(Records for the task)

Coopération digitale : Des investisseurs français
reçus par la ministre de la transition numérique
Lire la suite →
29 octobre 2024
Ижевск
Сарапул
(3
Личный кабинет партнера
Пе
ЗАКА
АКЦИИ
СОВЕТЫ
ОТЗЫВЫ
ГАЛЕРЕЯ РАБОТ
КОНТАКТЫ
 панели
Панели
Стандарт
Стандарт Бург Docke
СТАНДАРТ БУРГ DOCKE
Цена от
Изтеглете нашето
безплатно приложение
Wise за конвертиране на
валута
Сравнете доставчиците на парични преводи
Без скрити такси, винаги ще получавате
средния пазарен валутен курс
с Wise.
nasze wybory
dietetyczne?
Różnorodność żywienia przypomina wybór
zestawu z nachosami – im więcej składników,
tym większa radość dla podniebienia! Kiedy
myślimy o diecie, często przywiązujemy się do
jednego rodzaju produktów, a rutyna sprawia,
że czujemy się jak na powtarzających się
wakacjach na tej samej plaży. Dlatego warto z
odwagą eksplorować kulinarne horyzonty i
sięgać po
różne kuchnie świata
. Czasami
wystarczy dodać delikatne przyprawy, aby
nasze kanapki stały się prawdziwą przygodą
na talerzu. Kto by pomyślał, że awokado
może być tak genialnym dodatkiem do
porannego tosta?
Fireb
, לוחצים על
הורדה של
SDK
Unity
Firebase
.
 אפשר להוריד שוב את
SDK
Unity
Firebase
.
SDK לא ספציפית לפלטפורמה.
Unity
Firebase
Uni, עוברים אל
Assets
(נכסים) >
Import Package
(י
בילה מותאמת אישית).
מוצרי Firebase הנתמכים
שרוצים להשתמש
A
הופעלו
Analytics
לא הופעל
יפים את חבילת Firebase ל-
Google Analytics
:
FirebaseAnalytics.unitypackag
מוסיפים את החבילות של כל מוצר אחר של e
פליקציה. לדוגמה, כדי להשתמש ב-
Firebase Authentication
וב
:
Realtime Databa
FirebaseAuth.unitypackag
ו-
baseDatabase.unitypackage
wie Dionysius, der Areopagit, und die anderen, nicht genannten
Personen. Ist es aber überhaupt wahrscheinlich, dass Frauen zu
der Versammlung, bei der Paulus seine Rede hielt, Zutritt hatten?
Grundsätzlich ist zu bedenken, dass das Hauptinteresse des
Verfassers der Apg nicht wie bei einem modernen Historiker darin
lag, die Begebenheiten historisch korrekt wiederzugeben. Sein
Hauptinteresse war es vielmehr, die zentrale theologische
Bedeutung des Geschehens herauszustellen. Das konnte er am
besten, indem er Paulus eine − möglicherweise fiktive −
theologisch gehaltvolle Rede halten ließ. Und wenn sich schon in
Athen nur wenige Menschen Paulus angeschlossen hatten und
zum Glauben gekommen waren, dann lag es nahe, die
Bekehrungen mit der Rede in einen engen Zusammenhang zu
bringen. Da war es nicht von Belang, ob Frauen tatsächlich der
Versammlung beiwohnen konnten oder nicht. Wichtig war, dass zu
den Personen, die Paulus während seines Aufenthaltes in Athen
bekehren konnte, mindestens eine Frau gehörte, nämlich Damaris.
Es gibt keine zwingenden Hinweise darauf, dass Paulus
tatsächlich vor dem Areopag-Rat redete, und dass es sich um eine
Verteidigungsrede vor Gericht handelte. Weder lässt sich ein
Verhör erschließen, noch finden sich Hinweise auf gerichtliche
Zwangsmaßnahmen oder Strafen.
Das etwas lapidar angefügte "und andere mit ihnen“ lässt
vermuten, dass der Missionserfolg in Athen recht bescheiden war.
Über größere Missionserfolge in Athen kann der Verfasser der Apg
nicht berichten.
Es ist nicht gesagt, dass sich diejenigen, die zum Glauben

(End Records for the task)

Write the records above out again precisely.

**Response area:**
Coopération digitale : Des investisseurs français
reçus par la ministre de la transition numérique
Lire la suite →
29 octobre 2024
Ижевск
Сарапул
(3
Личный кабинет партнера
Пе
ЗАКА
АКЦИИ
СОВЕТЫ
ОТЗЫВЫ
ГАЛЕРЕЯ РАБОТ
КОНТАКТЫ
 панели
Панели
Стандарт
Стандарт Бург Docke
СТАНДАРТ БУРГ DOCKE
Цена от
Изтеглете нашето
безплатно приложение
Wise за конвертиране на
валута
Сравнете доставчиците на парични преводи
Без скрити такси, винаги ще получавате
средния пазарен валутен курс
с Wise.
nasze wybory
dietetyczne?
Różnorodność żywienia przypomina wybór
zestawu z nachosami – im więcej składników,
tym większa radość dla podniebienia! Kiedy
myślimy o diecie, często przywiązujemy się do
jednego rodzaju produktów, a rutyna sprawia,
że czujemy się jak na powtarzających się
wakacjach na tej samej plaży. Dlatego warto z
odwagą eksplorować kulinarne horyzonty i
sięgać po
różne kuchnie świata
. Czasami
wystarczy dodać delikatne przyprawy, aby
nasze kanapki stały się prawdziwą przygodą
na talerzu. Kto by pomyślał, że awokado
może być tak genialnym dodatkiem do
porannego tosta?
Fireb
, לוחצים על
הורדה של
SDK
Unity
Firebase
.
 אפשר להוריד שוב את
SDK
Unity
Firebase
.
SDK לא ספציפית לפלטפורמה.
Unity
Firebase
Uni, עוברים אל
Assets
(נכסים) >
Import Package
(י
בילה מותאמת אישית).
מוצרי Firebase הנתמכים
שרוצים להשתמש
A
הופעלו
Analytics
לא הופעל
יפים את חבילת Firebase ל-
Google Analytics
:
FirebaseAnalytics.unitypackag
מוסיפים את החבילות של כל מוצר אחר של e
פליקציה. לדוגמה, כדי להשתמש ב-
Firebase Authentication
וב
:
Realtime Databa
FirebaseAuth.unitypackag
ו-
baseDatabase.unitypackage
wie Dionysius, der Areopagit, und die anderen, nicht genannten
Personen. Ist es aber überhaupt wahrscheinlich, dass Frauen zu
der Versammlung, bei der Paulus seine Rede hielt, Zutritt hatten?
Grundsätzlich ist zu bedenken, dass das Hauptinteresse des
Verfassers der Apg nicht wie bei einem modernen Historiker darin
lag, die Begebenheiten historisch korrekt wiederzugeben. Sein
Hauptinteresse war es vielmehr, die zentrale theologische
Bedeutung des Geschehens herauszustellen. Das konnte er am
besten, indem er Paulus eine − möglicherweise fiktive −
theologisch gehaltvolle Rede halten ließ. Und wenn sich schon in
Athen nur wenige Menschen Paulus angeschlossen hatten und
zum Glauben gekommen waren, dann lag es nahe, die
Bekehrungen mit der Rede in einen engen Zusammenhang zu
bringen. Da war es nicht von Belang, ob Frauen tatsächlich der
Versammlung beiwohnen konnten oder nicht. Wichtig war, dass zu
den Personen, die Paulus während seines Aufenthaltes in Athen
bekehren konnte, mindestens eine Frau gehörte, nämlich Damaris.
Es gibt keine zwingenden Hinweise darauf, dass Paulus
tatsächlich vor dem Areopag-Rat redete, und dass es sich um eine
Verteidigungsrede vor Gericht handelte. Weder lässt sich ein
Verhör erschließen, noch finden sich Hinweise auf gerichtliche
Zwangsmaßnahmen oder Strafen.
Das etwas lapidar angefügte "und andere mit ihnen“ lässt
vermuten, dass der Missionserfolg in Athen recht bescheiden war.
Über größere Missionserfolge in Athen kann der Verfasser der Apg
nicht berichten.
Es ist nicht gesagt, dass sich diejenigen, die zum Glauben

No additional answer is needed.